- _RECORDS FOR PROCESSING_

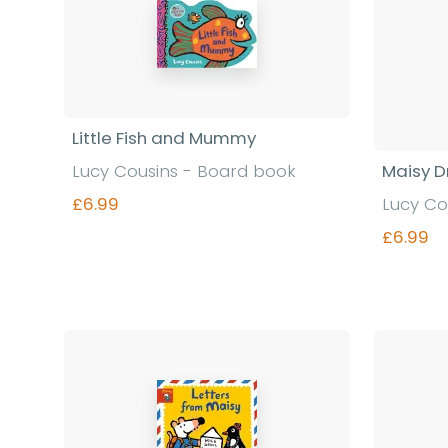
Little Fish and Mummy
Lucy Cousins - Board book
Maisy D
£6.99
Lucy Co
£6.99
Find out more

- _TASK ITEM_
Output all of the data exactly as it stands, minus any images.

- _FINISHED EXERCISE_
Little Fish and Mummy
Lucy Cousins - Board book
Maisy D
£6.99
Lucy Co
£6.99
Find out more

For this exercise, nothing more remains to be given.